A History of Omega Watches
Today, seven out of ten human beings throughout the world are familiar with the OMEGA watch brand - a truly amazing rate of awareness to which few extra watch brands can lay claim. The relike that whichon behind this success is said to be the reliably fine quality of each OMEGA watch. From its modest beginnings in La Chaux-de-Fonds in 1848 the assembly workshop created next to 23-year-old Louis Brandt gradually gained renown. Louis Brandt assembled key-wound nicety pocket watches from parts supplied by local craftsmen. After Louis Brandt’s curtains in 1879, his two sons Louis-Paul and Cesar took at an end control of the business.

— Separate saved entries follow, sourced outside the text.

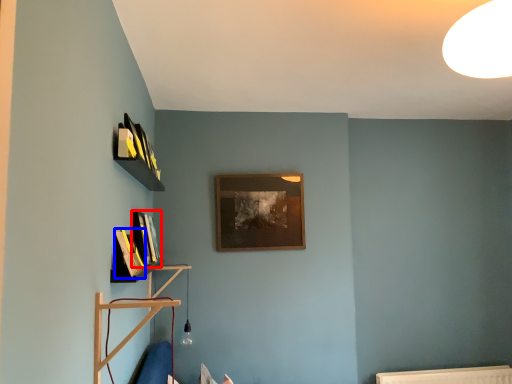 Question: Which object is further to the camera taking this photo, book (highlighted by a red box) or book (highlighted by a blue box)?

Choices:
 (A) book
 (B) book

Answer: (A) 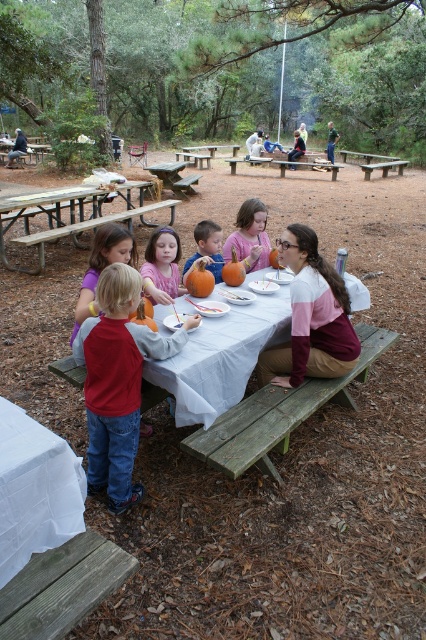 You are a photographer standing at the edge of the picnic table. You want to take a photo of the red cotton shirt at center and the white glossy plate at center. Which object will appear taller in the photo?

The red cotton shirt at center will appear taller in the photo since it has a greater height compared to the white glossy plate at center according to the description.

You are a photographer taking a picture of the scene. You need to focus on the matte pink shirt at center and the white glossy plate at center. Which object should you adjust your camera to focus on first if you want to capture both clearly in the same frame?

The matte pink shirt at center is to the left of the white glossy plate at center. Since they are both at the center, adjusting focus on either would likely capture both, but prioritize the one closer to the camera. However, the description does not specify distance, so focus on both equally.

Louis-Paul and César Brandt both died in 1903, leaving one of Switzerland’s largest watch companies - with 240,000 watches produced annually and employing 800 people - in the hands of four immature people, the oldest of whom was Paul-Emile Brandt. The economic difficulties brought on by the First area War would lead him to work actively from 1925 toward the union of OMEGA and Tissot then to their merger in 1930 within the group SSIH. By the seventies, SSIH had ripen into embellish Switzerland’s no 1 producer of finished watches and no 3 in the world. The severe monetary crisis and recession of 1975 to 1980, SSIH was bailed out by the banks in 1981. In 1985 the holding company was taken over by a group of private investors. Immediately renamed SMH, Societe suisse de microelectronique et d’horlogerie, the new group achieved rapid growth and success to become today’s top watch producer in the world. entitled Swatch crowd in 1998, it now includes Blancpain and Breguet. Dynamic and flourishing, OMEGA remains one of its most prestigious flagship brands.
1st March 1965 - OMEGA’s Speedmaster chronograph was “flight-qualified by NASA for all manned space missions” as the only wristwatch to have withstood all of the U.S. space agency’s severe tests. On 21 July 1969 - 02:56 GMT, the Speedmaster records man’s head steps on the Moon’s surface. The Speedmaster became the first watch (and the only watch since) to be worn on the Moon. With this unique accomplishment came a unique nickname: the Moon Watch. April 1970 - the OMEGA Speedmaster rescued the Apollo 13 mission from a potential disaster, earning OMEGA the “Snoopy Award”.
1948 saw the advent of the Seamaster, Seamaster 300 in 1957, In 1981, the newly launched Seamaster 120 set a new world free dive record at a depth of 101 metres. The Seamaster is furthermore famous for being the choice watch for James Bond.